本書は、環境経済学(ecological economics)の理論的支柱であるハーマン・E・デイリー(Herman E. Daly)(1938~)が、若き共同研究者と共に、一般の読者向けに、その概要を包括的に記述したEcological Economics: Principles and Applicationsの邦訳である。まずは、この大部の著作を日本語に翻訳してくれた翻訳者の佐藤 正弘氏(京都大学経済研究所准教授)には深い感謝の意を表したい。

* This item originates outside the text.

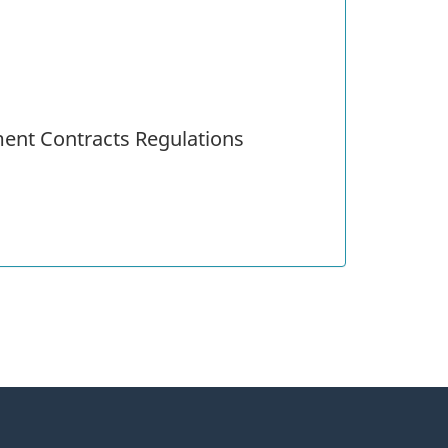
ent Contracts Regulations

「エコロジー」には、自然科学としての側面や社会科学としての側面、あるいは、社会運動としての側面や思想活動としての側面をはじめとして、実に多様な側面や要素が内包されるが、ただ、そうした探求・実践領域の価値や理論にもとづいて呈示される施策や提案が、冷徹な経済論理のまえには、あまりにも無力であることにたいする問題意識は一般的に非常に希薄であると思う(c.f., 小島 寛之(2006)『エコロジストのための経済学』)。そのために、個人や組織の善意にもとづいて展開されるエコロジカルなとりくみは、往々にして、表層的なものとして終わることになる。本書は、そうしたとりくみのまえに立ちはだかる既存の経済制度の構造を分析して、その根源的な問題を照明すると共にそれを超克するあらたなモデルを呈示しようとする。今後 生態系の崩壊や自然資源の枯渇等の問題が急速に深刻化する時代を迎えるなかで、エコロジーの洞察を、人間の経済活動という最も基本的、且つ、偏在的な社会の営みに反映させていくためには、本書で展開される議論や洞察を踏まえることは、必須の条件となるだろう。
環境経済学を貫く中心的な問題意識は、閉鎖系(closed system)であるこの惑星において、持続的な成長を追求する主流経済学の根源的な倒錯を超克することにある。地球の生態系が内包する資源の量は基本的に一定であり、それが有機的に相互に関連しあいながら――そして、外部からの唯一の流入エネルギーである太陽光の恩恵を受けて――この惑星の生命維持装置として機能している(つまり、隕石の飛来等の偶発的なイベントを除いて、地球上の物理的な資源が増えることはないということだ)。